Stopping Business Email Compromise

Many small businesses are suffering at the hands of hackers, most of it via intercepting email-based invoices and changing the account payment details to those of a bank account under the control of the hacker. As shown in a recent case, $51,000 was stolen by a scammer by altering the bank account details of an invoice in flight.

Usually by the time the parties involved work out what has gone on the money has been transferred into other accounts and ultimately out of the country. This tells us three things: the hacker is outside of the country, they have multiple accounts within Australia and are able to freely transfer large amounts of money between those accounts in a very timely manner indeed.

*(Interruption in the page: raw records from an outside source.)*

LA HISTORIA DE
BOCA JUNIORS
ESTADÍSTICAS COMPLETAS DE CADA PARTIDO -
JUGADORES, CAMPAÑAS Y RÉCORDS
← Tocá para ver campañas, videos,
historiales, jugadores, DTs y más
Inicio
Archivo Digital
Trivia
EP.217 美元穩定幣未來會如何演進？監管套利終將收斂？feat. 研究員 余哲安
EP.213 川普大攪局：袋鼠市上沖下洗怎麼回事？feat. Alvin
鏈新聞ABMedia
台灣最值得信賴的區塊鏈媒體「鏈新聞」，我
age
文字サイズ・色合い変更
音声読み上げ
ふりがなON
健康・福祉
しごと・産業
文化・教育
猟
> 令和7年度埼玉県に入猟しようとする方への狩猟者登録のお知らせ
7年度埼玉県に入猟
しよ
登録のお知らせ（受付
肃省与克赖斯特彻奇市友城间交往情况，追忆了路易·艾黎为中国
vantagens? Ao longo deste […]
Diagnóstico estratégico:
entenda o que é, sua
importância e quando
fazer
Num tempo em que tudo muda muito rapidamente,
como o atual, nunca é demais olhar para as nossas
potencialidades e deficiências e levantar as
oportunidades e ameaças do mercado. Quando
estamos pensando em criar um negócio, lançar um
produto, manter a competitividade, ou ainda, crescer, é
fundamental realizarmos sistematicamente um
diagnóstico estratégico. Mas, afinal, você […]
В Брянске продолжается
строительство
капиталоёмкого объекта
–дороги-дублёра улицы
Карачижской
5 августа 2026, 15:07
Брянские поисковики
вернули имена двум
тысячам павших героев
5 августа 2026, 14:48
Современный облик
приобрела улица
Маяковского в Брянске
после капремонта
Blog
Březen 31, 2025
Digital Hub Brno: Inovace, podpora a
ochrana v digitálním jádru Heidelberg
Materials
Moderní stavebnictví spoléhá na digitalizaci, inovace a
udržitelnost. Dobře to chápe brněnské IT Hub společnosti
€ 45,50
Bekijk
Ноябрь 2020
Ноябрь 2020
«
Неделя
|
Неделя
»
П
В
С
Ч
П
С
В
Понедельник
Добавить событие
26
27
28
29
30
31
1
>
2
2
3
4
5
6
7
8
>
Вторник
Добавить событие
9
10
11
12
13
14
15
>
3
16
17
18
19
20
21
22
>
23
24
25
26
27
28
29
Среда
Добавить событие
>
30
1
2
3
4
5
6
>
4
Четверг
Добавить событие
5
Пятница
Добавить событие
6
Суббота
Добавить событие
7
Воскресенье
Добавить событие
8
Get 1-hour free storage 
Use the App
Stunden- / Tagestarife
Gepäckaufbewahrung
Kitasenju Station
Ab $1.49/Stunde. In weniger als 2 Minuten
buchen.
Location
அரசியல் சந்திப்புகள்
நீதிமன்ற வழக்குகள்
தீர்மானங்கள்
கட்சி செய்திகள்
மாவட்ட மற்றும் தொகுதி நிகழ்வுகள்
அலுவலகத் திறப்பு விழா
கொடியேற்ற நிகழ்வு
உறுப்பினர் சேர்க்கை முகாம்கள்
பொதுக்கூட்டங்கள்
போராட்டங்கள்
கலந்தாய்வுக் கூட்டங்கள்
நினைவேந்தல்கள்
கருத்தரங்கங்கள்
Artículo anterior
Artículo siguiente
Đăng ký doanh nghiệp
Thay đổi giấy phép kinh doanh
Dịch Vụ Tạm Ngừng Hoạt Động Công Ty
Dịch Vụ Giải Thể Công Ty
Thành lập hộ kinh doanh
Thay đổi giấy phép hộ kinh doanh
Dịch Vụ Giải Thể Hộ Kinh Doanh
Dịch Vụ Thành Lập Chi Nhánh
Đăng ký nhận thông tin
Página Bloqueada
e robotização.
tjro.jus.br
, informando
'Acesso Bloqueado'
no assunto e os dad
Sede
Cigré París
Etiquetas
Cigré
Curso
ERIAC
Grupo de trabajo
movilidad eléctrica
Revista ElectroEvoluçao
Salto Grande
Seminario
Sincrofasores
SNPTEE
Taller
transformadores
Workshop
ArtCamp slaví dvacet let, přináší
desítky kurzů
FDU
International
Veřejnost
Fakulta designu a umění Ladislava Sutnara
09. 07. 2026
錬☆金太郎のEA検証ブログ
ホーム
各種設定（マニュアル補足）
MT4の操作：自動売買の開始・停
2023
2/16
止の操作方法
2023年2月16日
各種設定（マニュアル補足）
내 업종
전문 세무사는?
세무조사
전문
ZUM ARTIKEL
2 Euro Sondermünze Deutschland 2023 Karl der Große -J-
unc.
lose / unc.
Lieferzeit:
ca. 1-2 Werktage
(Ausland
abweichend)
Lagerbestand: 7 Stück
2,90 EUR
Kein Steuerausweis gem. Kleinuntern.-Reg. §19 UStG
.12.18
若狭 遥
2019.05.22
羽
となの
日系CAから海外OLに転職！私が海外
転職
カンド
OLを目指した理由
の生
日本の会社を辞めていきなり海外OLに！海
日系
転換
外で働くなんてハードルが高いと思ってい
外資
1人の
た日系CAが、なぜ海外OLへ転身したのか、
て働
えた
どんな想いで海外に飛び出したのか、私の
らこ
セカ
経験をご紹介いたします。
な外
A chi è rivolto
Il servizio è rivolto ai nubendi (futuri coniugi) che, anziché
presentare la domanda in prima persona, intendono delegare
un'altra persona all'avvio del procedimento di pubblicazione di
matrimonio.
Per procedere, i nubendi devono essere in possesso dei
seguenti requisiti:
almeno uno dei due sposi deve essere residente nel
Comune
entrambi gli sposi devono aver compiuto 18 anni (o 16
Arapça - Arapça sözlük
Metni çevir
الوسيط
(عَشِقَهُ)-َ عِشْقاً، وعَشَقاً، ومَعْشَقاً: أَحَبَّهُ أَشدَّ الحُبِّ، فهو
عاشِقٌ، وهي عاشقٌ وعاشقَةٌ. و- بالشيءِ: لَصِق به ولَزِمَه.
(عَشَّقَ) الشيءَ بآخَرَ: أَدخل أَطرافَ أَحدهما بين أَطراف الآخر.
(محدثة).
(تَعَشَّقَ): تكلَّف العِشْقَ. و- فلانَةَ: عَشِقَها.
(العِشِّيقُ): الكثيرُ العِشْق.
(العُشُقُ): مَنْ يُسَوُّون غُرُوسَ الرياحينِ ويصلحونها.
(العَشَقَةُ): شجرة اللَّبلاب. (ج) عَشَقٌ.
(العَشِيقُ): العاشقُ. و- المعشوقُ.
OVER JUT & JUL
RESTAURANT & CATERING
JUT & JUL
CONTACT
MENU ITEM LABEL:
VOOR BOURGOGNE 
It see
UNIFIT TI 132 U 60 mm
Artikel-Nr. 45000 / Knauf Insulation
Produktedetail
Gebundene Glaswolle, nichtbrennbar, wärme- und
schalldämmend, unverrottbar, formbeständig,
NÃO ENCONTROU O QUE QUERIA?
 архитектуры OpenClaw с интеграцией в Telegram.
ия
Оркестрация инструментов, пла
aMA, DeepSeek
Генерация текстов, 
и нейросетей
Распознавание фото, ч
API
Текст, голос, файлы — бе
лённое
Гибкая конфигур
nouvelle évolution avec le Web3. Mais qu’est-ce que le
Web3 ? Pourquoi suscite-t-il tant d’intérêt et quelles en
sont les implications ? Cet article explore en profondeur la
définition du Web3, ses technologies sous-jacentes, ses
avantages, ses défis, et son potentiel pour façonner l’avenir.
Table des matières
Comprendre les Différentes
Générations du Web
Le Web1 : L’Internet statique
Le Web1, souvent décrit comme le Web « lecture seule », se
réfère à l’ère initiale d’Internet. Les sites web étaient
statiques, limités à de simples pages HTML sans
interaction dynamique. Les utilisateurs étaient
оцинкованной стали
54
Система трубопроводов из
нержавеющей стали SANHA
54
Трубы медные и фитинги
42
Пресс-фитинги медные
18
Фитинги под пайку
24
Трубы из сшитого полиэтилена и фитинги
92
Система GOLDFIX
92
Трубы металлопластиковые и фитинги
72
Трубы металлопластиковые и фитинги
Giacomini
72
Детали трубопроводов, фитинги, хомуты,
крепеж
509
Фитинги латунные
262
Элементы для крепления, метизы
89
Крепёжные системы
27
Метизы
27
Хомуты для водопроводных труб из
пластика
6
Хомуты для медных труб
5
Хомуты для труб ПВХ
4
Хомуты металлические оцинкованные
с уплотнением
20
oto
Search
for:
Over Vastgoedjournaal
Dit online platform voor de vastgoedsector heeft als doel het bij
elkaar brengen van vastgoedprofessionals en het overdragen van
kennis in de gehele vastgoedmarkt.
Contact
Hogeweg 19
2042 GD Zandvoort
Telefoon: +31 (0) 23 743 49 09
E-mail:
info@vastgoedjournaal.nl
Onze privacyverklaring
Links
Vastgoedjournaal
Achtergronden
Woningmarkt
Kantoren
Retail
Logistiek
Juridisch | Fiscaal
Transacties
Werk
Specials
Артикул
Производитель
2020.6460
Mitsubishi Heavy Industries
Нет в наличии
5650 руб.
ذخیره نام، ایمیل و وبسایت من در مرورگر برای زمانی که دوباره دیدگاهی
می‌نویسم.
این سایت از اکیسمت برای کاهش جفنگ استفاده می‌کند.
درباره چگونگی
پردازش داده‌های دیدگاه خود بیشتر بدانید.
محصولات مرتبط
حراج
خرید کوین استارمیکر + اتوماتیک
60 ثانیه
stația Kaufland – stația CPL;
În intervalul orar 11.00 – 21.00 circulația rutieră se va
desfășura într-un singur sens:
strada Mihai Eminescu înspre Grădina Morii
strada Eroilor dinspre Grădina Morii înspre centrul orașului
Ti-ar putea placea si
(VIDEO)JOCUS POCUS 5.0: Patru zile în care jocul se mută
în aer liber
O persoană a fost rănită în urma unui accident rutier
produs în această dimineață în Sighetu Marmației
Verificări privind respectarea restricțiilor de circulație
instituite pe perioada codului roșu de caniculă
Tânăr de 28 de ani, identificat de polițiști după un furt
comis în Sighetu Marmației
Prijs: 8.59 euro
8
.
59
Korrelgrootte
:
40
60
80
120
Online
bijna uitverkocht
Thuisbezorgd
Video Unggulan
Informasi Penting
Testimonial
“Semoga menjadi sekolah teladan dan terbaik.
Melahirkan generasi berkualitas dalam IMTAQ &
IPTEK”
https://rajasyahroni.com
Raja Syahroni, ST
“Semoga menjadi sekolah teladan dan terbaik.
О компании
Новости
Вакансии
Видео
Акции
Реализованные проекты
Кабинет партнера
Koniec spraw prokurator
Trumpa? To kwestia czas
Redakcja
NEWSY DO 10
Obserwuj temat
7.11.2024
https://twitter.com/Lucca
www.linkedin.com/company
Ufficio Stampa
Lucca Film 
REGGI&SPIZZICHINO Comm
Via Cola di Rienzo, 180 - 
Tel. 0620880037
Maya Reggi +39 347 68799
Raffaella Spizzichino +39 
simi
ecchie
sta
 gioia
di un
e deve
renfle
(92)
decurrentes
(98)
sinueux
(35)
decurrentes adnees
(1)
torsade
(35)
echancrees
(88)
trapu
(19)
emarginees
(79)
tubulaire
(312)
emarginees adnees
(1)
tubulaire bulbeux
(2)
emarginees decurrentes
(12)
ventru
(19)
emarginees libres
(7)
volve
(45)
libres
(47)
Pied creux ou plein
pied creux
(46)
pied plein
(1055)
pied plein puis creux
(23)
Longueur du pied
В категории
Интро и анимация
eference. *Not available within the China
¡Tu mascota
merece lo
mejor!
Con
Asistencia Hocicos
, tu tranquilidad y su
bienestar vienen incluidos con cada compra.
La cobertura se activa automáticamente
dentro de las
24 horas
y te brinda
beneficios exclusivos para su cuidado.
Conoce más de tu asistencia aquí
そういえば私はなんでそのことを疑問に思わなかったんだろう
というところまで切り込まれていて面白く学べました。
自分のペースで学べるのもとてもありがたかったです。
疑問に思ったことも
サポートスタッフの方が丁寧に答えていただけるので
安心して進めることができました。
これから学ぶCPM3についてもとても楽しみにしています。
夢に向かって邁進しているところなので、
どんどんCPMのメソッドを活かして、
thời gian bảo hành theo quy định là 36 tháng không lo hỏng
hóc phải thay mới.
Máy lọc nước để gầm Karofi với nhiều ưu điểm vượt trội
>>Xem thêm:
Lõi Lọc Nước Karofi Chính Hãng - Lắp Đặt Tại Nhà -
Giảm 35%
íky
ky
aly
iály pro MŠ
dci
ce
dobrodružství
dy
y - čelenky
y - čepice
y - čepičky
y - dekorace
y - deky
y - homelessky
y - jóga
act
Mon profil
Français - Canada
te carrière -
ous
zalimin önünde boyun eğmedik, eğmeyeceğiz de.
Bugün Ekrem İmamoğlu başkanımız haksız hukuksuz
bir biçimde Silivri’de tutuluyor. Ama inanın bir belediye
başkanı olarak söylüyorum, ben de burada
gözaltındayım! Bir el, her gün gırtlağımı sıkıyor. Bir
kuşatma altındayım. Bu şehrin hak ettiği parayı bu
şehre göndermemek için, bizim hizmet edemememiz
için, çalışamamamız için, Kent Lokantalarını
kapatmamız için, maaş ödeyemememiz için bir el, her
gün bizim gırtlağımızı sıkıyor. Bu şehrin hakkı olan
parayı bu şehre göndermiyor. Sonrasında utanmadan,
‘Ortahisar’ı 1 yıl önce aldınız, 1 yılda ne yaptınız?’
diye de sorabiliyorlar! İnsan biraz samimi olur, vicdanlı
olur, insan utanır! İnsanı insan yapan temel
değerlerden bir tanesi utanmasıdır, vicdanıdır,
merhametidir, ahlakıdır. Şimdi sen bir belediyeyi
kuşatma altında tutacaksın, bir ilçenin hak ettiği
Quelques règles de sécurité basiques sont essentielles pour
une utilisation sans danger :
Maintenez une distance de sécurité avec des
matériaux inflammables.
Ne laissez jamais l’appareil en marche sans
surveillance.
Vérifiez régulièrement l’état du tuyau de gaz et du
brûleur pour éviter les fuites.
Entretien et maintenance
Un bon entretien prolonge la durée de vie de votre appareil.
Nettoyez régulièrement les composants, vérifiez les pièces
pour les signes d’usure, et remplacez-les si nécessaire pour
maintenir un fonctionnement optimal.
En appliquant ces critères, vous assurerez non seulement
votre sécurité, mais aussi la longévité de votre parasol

How to stop the scam, dead!

First off, there needs to be some education given to those handling invoices, if the payment details have changed since last time you paid the recipient, contact them directly either via face to face or via phone (and not via an email, it could be the scammer responding) to confirm the change prior to payment. This single action alone will make the scam fail.

Secondly, if you are the party raising the invoice and its for a significant sum, in addition, send the payment details via another communication route – say have it on the bottom of your business card. This way it guarantees the payer has something to confirm with.

Thirdly, we need to stop sending such sensitive information purely via email. A common technique used to ‘raise the bar’ against such attacks is to have the invoice actually be hosted within the invoice management software online and the email just contains a link to that invoice with no attachments. It does not completely reduce the risk (the hacker could download the invoice and change it, then attach it and remove the link, if they have access to the payee’s email account) but it significantly raises the bar for the scammer and forces them to interact with more systems not under their control. Plus, if the invoice management software provider is on their game, they will be blocking the scammer’s access. In short, do not roll your own invoices and attach them to emails you send – use online services like MYOB and Zero.

What role do the banks have in this?

The banks are partly responsible for creating a banking environment in which it is possible for scammers to use newly ‘minted’ accounts to quickly transfer monies between accounts and then out of the country.

Here are some suggestions for how to deal with this:

  • Accounts that are less than 3 months old must on inward payments over $20,000 (from none recipient controlled accounts) place a ‘hold lock’ on the monies for 5 days, so it cannot be immediately transferred out to another account or withdrawn. This lock can only be removed by an in-person visit to the bank with a suitable 100 point ID check. A follow-up repeat payment from the same payer will not incur the same lock (such as a paycheck).
  • Banks agree on a mechanism to signal to each other if a bank account is less than 3 months or less than 6 months old – this can then be shown in the online fund transfer page to indicate to a payer that the recipient bank account is brand new and flag a possible fraud risk.
  • On the online transfer form, for monies over $5,000 add additional text to the confirmation screen repeating the new recipient bank account warning if appropriate (the account itself is new, or its a new payee), with a link or popup describing how to verify the recipient details.

If the above is done, a scammer will be forced to use longer-lived accounts (increasing the risk of discovery) whilst the actual technique itself will become less profitable. Doing the above will also have the benefit of reducing simple errors resulting in misplaced payments.

Also, banks themselves need to up their game on detecting such fraud and collaborate together to gain intelligence, for instance, the bank account age could be used to help detect fraud.